-- WHAT THE TASK REQUIRES --
Each entry below is to be transcribed exactly.

-- EXCERPTED RECORDS --
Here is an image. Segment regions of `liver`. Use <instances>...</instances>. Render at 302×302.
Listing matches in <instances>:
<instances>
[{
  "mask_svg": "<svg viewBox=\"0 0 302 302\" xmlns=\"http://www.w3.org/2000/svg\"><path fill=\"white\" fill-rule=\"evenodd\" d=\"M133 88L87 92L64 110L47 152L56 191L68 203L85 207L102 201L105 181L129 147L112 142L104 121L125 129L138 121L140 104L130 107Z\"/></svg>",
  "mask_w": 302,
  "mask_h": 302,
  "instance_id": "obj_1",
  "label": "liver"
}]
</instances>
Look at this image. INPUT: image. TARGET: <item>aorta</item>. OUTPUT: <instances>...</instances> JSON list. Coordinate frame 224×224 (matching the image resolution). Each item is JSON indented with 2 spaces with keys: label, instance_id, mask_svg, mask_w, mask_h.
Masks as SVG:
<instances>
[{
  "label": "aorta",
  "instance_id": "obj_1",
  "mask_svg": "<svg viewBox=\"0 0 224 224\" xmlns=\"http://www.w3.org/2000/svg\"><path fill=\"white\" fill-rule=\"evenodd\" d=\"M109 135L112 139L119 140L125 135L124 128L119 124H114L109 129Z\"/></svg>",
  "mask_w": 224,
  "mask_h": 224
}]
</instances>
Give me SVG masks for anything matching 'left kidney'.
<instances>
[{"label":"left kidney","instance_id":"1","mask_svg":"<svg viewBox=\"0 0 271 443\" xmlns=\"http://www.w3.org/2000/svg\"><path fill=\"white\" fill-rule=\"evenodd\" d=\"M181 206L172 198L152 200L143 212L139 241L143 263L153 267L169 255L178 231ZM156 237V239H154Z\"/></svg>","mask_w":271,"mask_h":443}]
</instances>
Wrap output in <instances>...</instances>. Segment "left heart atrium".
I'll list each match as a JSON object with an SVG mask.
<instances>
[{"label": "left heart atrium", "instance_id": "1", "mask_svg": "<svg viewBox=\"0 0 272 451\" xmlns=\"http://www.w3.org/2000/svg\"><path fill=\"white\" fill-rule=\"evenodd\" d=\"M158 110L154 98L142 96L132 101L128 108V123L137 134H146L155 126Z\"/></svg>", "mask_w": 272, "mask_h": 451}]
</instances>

-- ANSWER SECTION --
Here is an image. Segment regions of `liver`. Use <instances>...</instances>. Render at 302×302.
Listing matches in <instances>:
<instances>
[{
  "mask_svg": "<svg viewBox=\"0 0 302 302\" xmlns=\"http://www.w3.org/2000/svg\"><path fill=\"white\" fill-rule=\"evenodd\" d=\"M133 88L87 92L64 110L47 152L56 191L68 203L85 207L102 201L105 181L129 147L112 142L104 121L125 129L138 121L140 104L130 107Z\"/></svg>",
  "mask_w": 302,
  "mask_h": 302,
  "instance_id": "obj_1",
  "label": "liver"
}]
</instances>
Look at this image. INPUT: image. TARGET: <item>aorta</item>. OUTPUT: <instances>...</instances> JSON list. Coordinate frame 224×224 (matching the image resolution). Each item is JSON indented with 2 spaces with keys: label, instance_id, mask_svg, mask_w, mask_h.
Masks as SVG:
<instances>
[{
  "label": "aorta",
  "instance_id": "obj_1",
  "mask_svg": "<svg viewBox=\"0 0 224 224\" xmlns=\"http://www.w3.org/2000/svg\"><path fill=\"white\" fill-rule=\"evenodd\" d=\"M109 135L112 139L119 140L125 135L124 128L119 124H114L109 129Z\"/></svg>",
  "mask_w": 224,
  "mask_h": 224
}]
</instances>
Give me SVG masks for anything matching 'left kidney'.
<instances>
[{"label":"left kidney","instance_id":"1","mask_svg":"<svg viewBox=\"0 0 271 443\" xmlns=\"http://www.w3.org/2000/svg\"><path fill=\"white\" fill-rule=\"evenodd\" d=\"M181 206L172 198L152 200L143 212L139 241L143 263L153 267L169 255L178 231ZM156 237V239H154Z\"/></svg>","mask_w":271,"mask_h":443}]
</instances>
Wrap output in <instances>...</instances>. Segment "left heart atrium".
I'll list each match as a JSON object with an SVG mask.
<instances>
[{"label": "left heart atrium", "instance_id": "1", "mask_svg": "<svg viewBox=\"0 0 272 451\" xmlns=\"http://www.w3.org/2000/svg\"><path fill=\"white\" fill-rule=\"evenodd\" d=\"M158 110L154 98L142 96L132 101L128 108V123L137 134H146L155 126Z\"/></svg>", "mask_w": 272, "mask_h": 451}]
</instances>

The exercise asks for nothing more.